Fälschungen und frei erfundene Berichte Die solide Recherche unter Berücksichtigung von mindestens zwei unabhängigen Quellen gilt als Basis jeder seriösen Berichterstattung. Dennoch werden frei erfundene und schlecht recherchierte Berichte immer wieder verbreitet. Diese Entwicklung dokumentiert auch das eklatante Versagen der journalistischen Sorgfaltspflicht.

  • „Jimmy ist acht Jahre alt und ein Heroinabhängiger der dritten Generation, ein frühreifer kleiner Junge mit rotblondem Haar, samtig braunen Augen und Nadeleinstichen, die wie Sommersprossen die babyzarte Haut seiner dünnen braunen Arme überziehen.“ So beginnt eine Reportage von Janet Cooke, die am 28. September 1980 in der „Washington Post“ erschien und die Zeitung damit in eine schwere Glaubwürdigkeitskrise stürzte.
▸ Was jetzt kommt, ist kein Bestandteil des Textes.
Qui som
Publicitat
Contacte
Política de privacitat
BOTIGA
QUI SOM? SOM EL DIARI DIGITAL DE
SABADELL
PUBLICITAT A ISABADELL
Denn das drogensüchtige Kind, dessen vermeintliches Schicksal eine Welle des Mitleids auslöste, gab es in Wirklichkeit gar nicht. Erst als Cooke für ihre Story den renommierten Pulitzerpreis erhalten sollte, brach ihr Lügengebilde zusammen. Die Selbstkontrolle der "Washington Post", eines der Bollwerke des investigativen Journalismus in den USA, hatte in spektakulärer Weise versagt. Die Story war frei erfunden. (vgl. Kolbe 2017).
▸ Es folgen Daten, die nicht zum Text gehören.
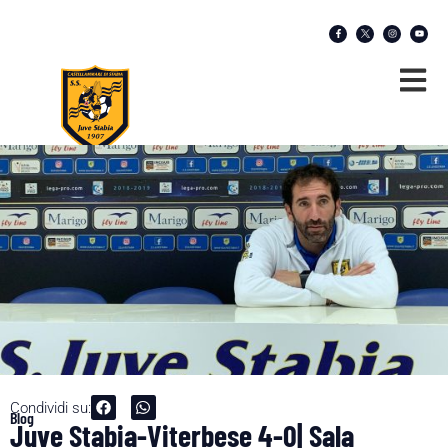
Condividi su:
Blog
Juve Stabia-Viterbese 4-0| Sala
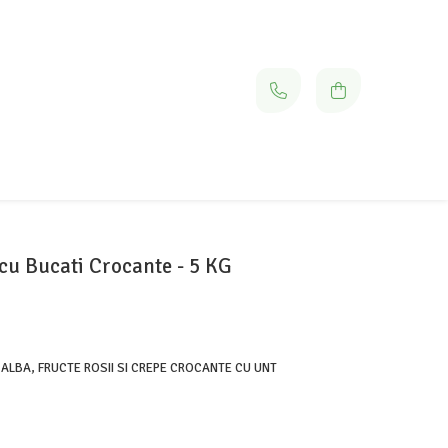
cu Bucati Crocante - 5 KG
ALBA, FRUCTE ROSII SI CREPE CROCANTE CU UNT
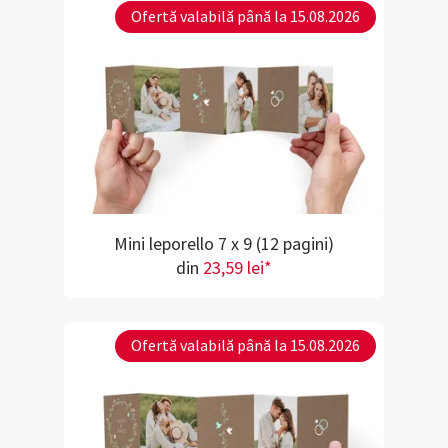
Ofertă valabilă până la 15.08.2026
Mini leporello 7 x 9 (12 pagini)
din
23,59 lei*
Ofertă valabilă până la 15.08.2026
  • Am 28. April 1983 erschütterte die Veröffentlichung der gefälschten Hitlertagebücher die Glaubwürdigkeit des „Stern“. Es stellte sich heraus, dass die Kontrollmechanismen bei der Wochenzeitung massiv versagt hatten. Die vorgeblichen Tagebücher waren von Konrad Kujau gefälscht worden. Als das Bundeskriminalamt den Schwindel aufdeckte, hatte der „Stern“ bereits 62 Bände für 9,3 Millionen DM gekauft. Auch Medien wie das US-Magazin „Newsweek“ berichteten 1983 in großer Aufmachung über die angeblichen Hitler-Tagebücher. Das Papier, auf dem Hitler angeblich seine Aufzeichnungen aufgeschrieben haben soll, wurde mit den Weißmachern versetzt, die erst nach 1950 in der Papierherstellung zum Einsatz gekommen sind. Teile der Bücher wurden aus historischen Dokumenten abgeschrieben (vgl. Seufert 2008, Heidemann 2009).
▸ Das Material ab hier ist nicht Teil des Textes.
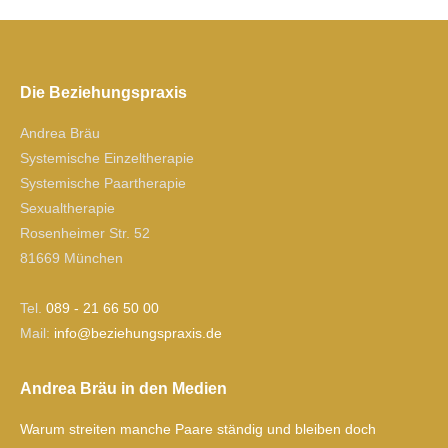
Die Beziehungspraxis
Andrea Bräu
Systemische Einzeltherapie
Systemische Paartherapie
Sexualtherapie
Rosenheimer Str. 52
81669 München
Tel.
089 - 21 66 50 00
Mail:
ofni
izeb@
gnuhe
xarps
ed.si
Andrea Bräu in den Medien
Warum streiten manche Paare ständig und bleiben doch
  • Ein dramatischer Todesfall führte zu einer falschen Berichterstattung, die sowohl von Boulevard-, als auch von Qualitätsmedien geführt wurde. Ein sechsjähriger Junge, dessen Vater Iraker war, kam 1997 in einem Schwimmbad in Sebnitz ums Leben. Die Mutter ging von einem rechtsradikal motivierten Verbrechen aus. Zahlreiche Medien berichteten über die vermeintliche Straftat. Die Schlagzeilen lauteten „Neo-Nazis ertränkten Kind“ in der Bild-Zeitung, „Badeunfall erweist sich als rassistischer Mord (taz) und „Ein Kind ertränkt wie eine Katze“ (SZ). Es stellte sich bei näherer Prüfung jedoch heraus, dass es sich um einen Badeunfall ohne Fremdeinwirkung handelte. Offensichtlich haben hier mehrere Medien voneinander abgeschrieben, ohne den Sachverhalt selbst zu recherchieren (Jogschies 2001).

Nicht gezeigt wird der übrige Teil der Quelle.